Humans are primarily emotional. We bring fears into our negotiations. If we push too hard, we might get nothing. If we antagonize the other party, they might retaliate. We also worry about damaging relationships. The whole negotiation process is emotional. And when you get emotional, your ability to do what you know you should do decreases.
Two years ago, Moshe Cohen published “Collywobbles: How to Negotiate When Negotiating Makes You Nervous.” The term “Collywobbles” means the kind of stomachache you get when doing something that makes you anxious. His book looks to address an issue people are taught how to do, but when they have to do it, they choke. Something happens between theory and execution. Usually, they get nervous or anxious.
So what do you do when you feel like your emotions are taking over? Moshe shares some strategies in this episode of Negotiations Ninja.
Outline of This Episode
- [1:43] Learn more about Moshe Cohen
- [3:24] Why most people get collywobbles
- [4:25] Where does fear stem from?
- [5:49] Competitive and cooperative negotiation styles
- [7:06] The pitfalls that impact negotiations
- [9:00] Stop your false perceptions in their tracks
- [13:37] Why managing moments is critical
- [16:45] Physical health is often overlooked
- [18:23] Pay attention to physical signals
- [20:45] What Moshe learned from his background
Where does fear stem from?
Negotiators have a dichotomy between outcome and relationship. We think that to achieve good outcomes, we have to sacrifice or risk the relationship. And we think to have good relationships, we have to accommodate their needs and, therefore, sacrifice outcomes to get that.

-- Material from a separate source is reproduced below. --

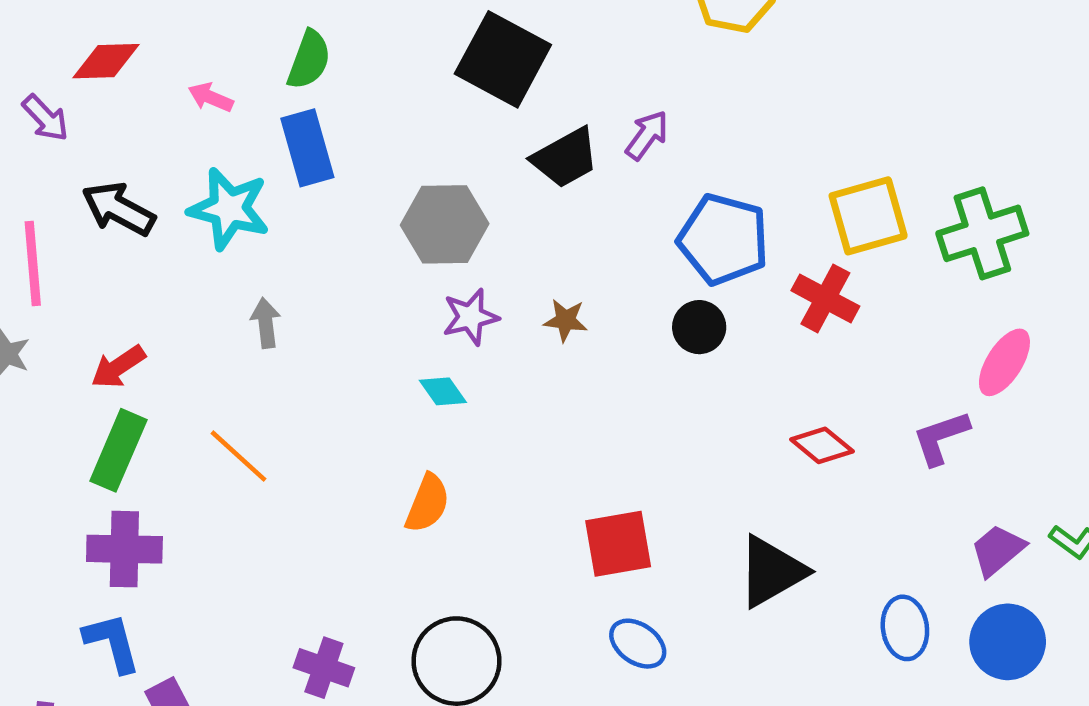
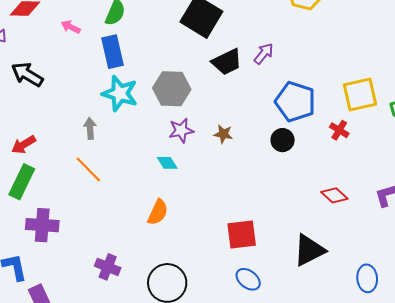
cyan star: (229, 209) -> (120, 93), moved
red cross: (825, 298) -> (339, 130), size x0.7
orange line: (238, 456) -> (88, 170), moved
purple cross: (124, 549) -> (42, 225), moved
purple cross: (324, 668) -> (108, 267), moved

We frame it as a relationship versus an outcome. So when we think about pursuing the outcome, we fear damaging that relationship. But Moshe points out that in good negotiations, you have to negotiate outcomes and relationships at the same time.
Competitive and cooperative negotiation styles exist in China. Yet Western cultures tend to make it either/or. Part of the reason is the way we approach relationships. Other cultures negotiate the relationship first. Then, within that relationship, you negotiate outcomes.

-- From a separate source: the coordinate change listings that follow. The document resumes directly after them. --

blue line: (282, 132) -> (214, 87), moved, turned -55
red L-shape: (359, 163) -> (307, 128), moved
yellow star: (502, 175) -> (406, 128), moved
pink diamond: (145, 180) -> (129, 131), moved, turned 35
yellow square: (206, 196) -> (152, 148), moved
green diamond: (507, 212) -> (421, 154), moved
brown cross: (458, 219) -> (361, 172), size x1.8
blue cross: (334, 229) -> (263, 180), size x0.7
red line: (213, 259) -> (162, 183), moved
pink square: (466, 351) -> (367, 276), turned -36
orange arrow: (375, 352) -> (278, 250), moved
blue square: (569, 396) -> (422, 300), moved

Westerners think of things as transactions that don’t involve relationships. We’re uncomfortable when we encounter negotiations that do threaten our relationships.
The pitfalls that impact negotiations
Moshe emphasizes that the more you know, the less uncertainty there is in the negotiation. Uncertainty makes us scared. When Moshe is negotiating in a realm where he’s done his homework, knows the norms, and knows the comparables, then he’s less nervous. When you research the other party and learn about them, what they’re going to do becomes less scary.
You also need to know yourself. What situations are difficult for you? What kind of people do you struggle with? What subject matters are difficult? What happens to you when you’re under stress? Once you know that, you can manage yourself much better.
Secondly, people don’t negotiate with the other party. They negotiate with their own narratives about the other party. You might think things like, “Oh, they’re so experienced, far more than me. I have no chance in this negotiation.” You might not even have said hello yet. You’re negotiating against fictional things you’ve created in your own mind.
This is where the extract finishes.